All volunteers have the opportunity to undertake Royal Environmental Health Institute of Scotland (REHIS) courses. Early in 2014, nine volunteers took part in the new REHIS Elementary Cooking Skills course.
The course is suitable for people with little or no cooking experience. It is flexible and can be tailored to a wide range of audiences, from those with an interest in food or considering training in catering, to people learning to live independently for the first time. It can run over many weeks, as part of a wider programme, or as a stand-alone six-hour course. A range of dietary requirements such as halal, vegetarian, or gluten-free can be catered for.
How the course was developed
Early in 2014, nine volunteers took part in the new REHIS Elementary Cooking Skills course.
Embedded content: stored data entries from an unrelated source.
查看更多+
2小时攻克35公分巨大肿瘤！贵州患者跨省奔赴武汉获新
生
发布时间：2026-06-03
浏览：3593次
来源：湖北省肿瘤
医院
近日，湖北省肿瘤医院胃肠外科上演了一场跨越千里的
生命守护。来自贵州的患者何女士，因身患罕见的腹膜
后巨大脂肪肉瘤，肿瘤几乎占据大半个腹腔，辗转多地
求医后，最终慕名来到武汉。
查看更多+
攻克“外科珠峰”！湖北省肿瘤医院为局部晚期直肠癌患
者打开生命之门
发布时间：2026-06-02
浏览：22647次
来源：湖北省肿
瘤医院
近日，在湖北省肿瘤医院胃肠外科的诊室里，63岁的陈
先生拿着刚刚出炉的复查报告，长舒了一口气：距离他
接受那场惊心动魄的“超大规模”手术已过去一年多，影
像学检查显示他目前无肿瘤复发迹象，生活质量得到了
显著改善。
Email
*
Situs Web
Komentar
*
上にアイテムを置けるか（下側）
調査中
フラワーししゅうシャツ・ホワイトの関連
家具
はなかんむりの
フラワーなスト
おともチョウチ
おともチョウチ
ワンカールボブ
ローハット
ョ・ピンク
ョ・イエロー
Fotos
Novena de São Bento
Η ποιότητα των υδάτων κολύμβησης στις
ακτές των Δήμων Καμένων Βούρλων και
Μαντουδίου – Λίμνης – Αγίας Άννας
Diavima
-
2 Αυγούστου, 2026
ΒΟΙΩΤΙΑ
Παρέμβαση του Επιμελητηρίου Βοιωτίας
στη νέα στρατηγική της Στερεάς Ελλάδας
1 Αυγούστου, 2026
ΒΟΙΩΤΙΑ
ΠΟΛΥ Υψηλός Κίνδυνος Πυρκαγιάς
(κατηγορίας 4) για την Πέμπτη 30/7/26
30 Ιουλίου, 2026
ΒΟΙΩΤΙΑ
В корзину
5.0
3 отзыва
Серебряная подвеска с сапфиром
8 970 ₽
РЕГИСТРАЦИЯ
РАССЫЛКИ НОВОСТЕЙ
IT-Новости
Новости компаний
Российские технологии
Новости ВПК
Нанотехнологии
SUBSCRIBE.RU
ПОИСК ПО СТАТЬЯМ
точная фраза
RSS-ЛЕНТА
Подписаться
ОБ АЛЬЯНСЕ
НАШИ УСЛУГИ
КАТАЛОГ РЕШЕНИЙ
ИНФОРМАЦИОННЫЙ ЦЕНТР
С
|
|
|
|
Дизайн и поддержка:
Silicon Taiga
The new REHIS Elementary Cooking Skills course is suitable for people with little or no cooking experience. It is flexible and can be tailored to a wide range of audiences, from those with an interest in food or considering training in catering, to people learning to live independently for the first time. It can run over many weeks, as part of a wider programme, or as a stand-alone six-hour course. A range of dietary requirements such as halal, vegetarian, or gluten-free can be catered for.
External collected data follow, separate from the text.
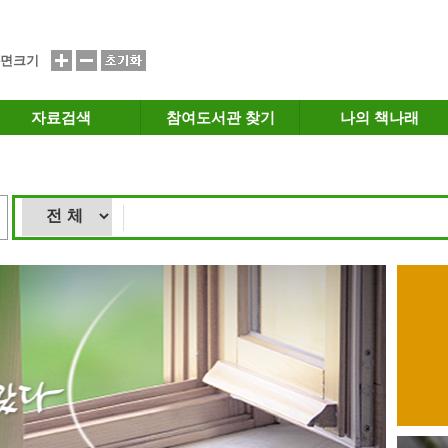
면크기
자료검색
참여도서관 찾기
나의 책나래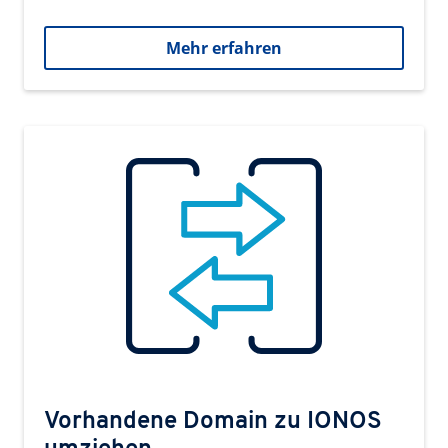
Mehr erfahren
Vorhandene Domain zu IONOS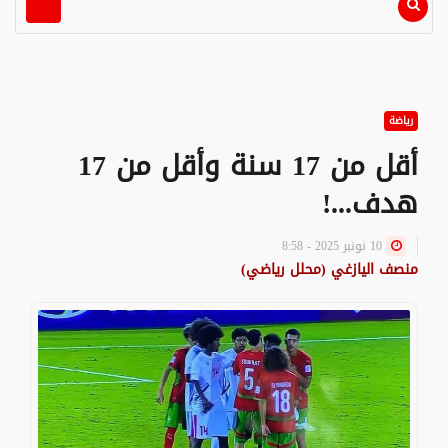
رياضة
أقل من 17 سنة وأقل من 17
هدف...!
10 نونبر 2025 - 8:58
منصف اليازغي (محلل رياضي)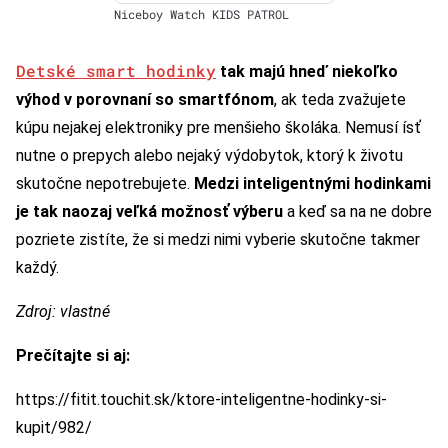
Niceboy Watch KIDS PATROL
Detské smart hodinky
tak majú hneď niekoľko
výhod v porovnaní so smartfónom
, ak teda zvažujete
kúpu nejakej elektroniky pre menšieho školáka. Nemusí ísť
nutne o prepych alebo nejaký výdobytok, ktorý k životu
skutočne nepotrebujete.
Medzi inteligentnými hodinkami
je tak naozaj veľká možnosť výberu
a keď sa na ne dobre
pozriete zistíte, že si medzi nimi vyberie skutočne takmer
každý.
Zdroj: vlastné
Prečítajte si aj:
https://fitit.touchit.sk/ktore-inteligentne-hodinky-si-
kupit/982/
The Sunlite café has a small catering kitchen and space for up to six people to prepare food and this space was used to deliver the new course. The café co-ordinator ran the course in the kitchen in January 2014, a quiet time for the café. It was run three times, with each course being delivered over four sessions each lasting four hours. The volunteers worked in pairs or groups of three.
All of the food prepared by the group was sold in the café, so the trainer had to ensure that it met the standard required. The volunteers also ate the food prepared for their lunch.
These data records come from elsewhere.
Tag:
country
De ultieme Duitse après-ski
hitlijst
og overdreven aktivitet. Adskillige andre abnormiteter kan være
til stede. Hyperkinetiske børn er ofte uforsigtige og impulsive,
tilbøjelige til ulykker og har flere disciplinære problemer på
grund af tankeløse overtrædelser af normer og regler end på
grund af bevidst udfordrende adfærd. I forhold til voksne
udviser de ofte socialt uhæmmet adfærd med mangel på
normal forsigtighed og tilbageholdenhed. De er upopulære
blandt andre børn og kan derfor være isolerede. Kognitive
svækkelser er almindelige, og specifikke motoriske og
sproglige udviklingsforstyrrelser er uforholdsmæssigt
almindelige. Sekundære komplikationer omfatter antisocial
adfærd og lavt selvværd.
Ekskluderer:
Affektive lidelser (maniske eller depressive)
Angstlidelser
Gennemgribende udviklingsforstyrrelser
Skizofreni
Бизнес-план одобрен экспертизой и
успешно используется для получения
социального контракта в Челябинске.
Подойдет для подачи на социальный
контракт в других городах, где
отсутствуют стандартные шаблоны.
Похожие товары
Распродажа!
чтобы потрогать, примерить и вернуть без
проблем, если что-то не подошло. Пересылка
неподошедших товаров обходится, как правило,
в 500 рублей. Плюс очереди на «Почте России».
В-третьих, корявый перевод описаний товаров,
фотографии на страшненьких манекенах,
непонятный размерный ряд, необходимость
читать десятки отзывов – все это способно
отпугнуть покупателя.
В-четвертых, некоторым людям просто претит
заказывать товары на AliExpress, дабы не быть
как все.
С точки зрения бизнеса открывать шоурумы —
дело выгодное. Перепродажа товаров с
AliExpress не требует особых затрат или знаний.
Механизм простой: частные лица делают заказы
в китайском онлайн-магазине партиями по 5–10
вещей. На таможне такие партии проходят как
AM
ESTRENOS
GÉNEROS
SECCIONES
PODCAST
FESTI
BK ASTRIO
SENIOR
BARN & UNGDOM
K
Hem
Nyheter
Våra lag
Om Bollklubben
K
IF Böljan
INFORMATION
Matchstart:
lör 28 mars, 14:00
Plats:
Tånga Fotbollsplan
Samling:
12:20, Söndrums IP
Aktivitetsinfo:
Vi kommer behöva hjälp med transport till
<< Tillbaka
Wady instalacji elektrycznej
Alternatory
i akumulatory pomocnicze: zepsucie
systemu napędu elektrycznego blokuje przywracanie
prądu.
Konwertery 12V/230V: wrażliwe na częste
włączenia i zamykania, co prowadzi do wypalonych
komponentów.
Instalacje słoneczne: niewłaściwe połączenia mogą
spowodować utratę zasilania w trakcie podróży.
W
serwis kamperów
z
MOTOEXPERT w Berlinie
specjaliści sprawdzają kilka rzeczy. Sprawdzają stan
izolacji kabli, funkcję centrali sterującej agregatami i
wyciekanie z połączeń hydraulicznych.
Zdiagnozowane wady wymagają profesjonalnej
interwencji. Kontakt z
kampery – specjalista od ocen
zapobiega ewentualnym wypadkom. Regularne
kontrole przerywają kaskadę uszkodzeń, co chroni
The first session was used to cover food hygiene and the volunteers were given written materials to take home and read. They also made soup.
In the second and third sessions, the volunteers learned to make a wide range of dishes and to adapt recipes by changing the quantities and using different ingredients. They used written recipes and learned to use scales and convert these measurements into cup and spoon measurements.
In the final session, the volunteers prepared three of the recipes again, in pairs, and without any support from the trainer. That session was used to focus on assessing the volunteers, although the trainer had observed the volunteers’ skills and carried out assessment during all of the earlier sessions.
Funding
Let’s Make It Better received funding from CFHS to deliver the course.
Achievements
The trainer reported that all the volunteers have gained in confidence and are more interested in learning about food. They ask questions about recipes and ingredients and report on recipes they have tried at home.
The course has had a positive impact in the café, with more skilled and confident volunteers being available to prepare meals and snacks to a good standard.
The trainer plans to run the course in the future and is considering providing the course to other organisations for a fee to generate income for the café.